O erro é na escrita.

b) A reescrita da frase Pros sentimentos das pessoas, tô aí., no registro formal da língua escrita, fica Em relação aos sentimentos das pessoas, tô aí.

Não é registro formal (padrão da norma culta).

A. No terceiro parágrafo, há exemplo de incorreção gramatical quanto à concordância verbal. Se observarmos o terceiro parágrafo (que começa com "Tô nem aí pros especuladores da vida alheia..."), não há problemas de concordância verbal. O que há é a supressão sistemática do verbo "estar" (Omitido antes de "Tô", funcionando como "Eu não estou nem aí"), mas as concordâncias estabelecidas (como em "se fui convidada") estão corretas para a primeira pessoa.

B. A reescrita da frase Pros sentimentos das pessoas, tô aí., no registro formal da língua escrita, fica Em relação aos sentimentos das pessoas, tô aí. Como vimos antes, a reescrita falha na transposição para a norma culta ao manter o "tô". Para ser um registro formal, o verbo precisaria assumir sua forma padrão (estou): Em relação aos sentimentos das pessoas, eu estou aí. (ou "eu me importo").

C. A predominância de frases curtas explica-se por se tratar de um desabafo, como a própria autora diz. Esta é a "pegadinha" da banca. Embora a autora termine o texto dizendo "Refrão e desabafo", a estrutura predominante do texto não é de frases curtas. O texto é construído, na verdade, por frases longas estruturadas em extensas enumerações. Basta olhar o primeiro parágrafo: é uma única frase longa, dividida por vírgulas, listando várias coisas para as quais ela "não tá aí". A banca tenta confundir o uso repetitivo do "tô nem aí" (que dá um ritmo picotado) com "frases curtas".

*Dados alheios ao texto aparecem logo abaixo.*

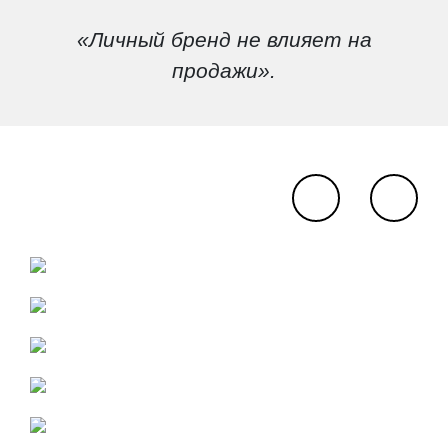
«Личный бренд не влияет на
продажи».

(Correta) D. Apesar de estar na modalidade escrita, o texto apresenta marcas linguísticas de oralidade, como abreviações e repetição de palavras. O texto inteiro é um exercício de transportar a fala cotidiana para o papel. A autora usa abreviações/contrações características da fala ("Tô" em vez de estou, "pro/pra/pros" em vez de para o/para a/para os) e utiliza maciçamente a repetição de palavras ("tô nem aí", "tô aí") para criar um efeito de refrão, simulando o ritmo espontâneo de uma conversa ou, como ela mesma define, um desabafo oral.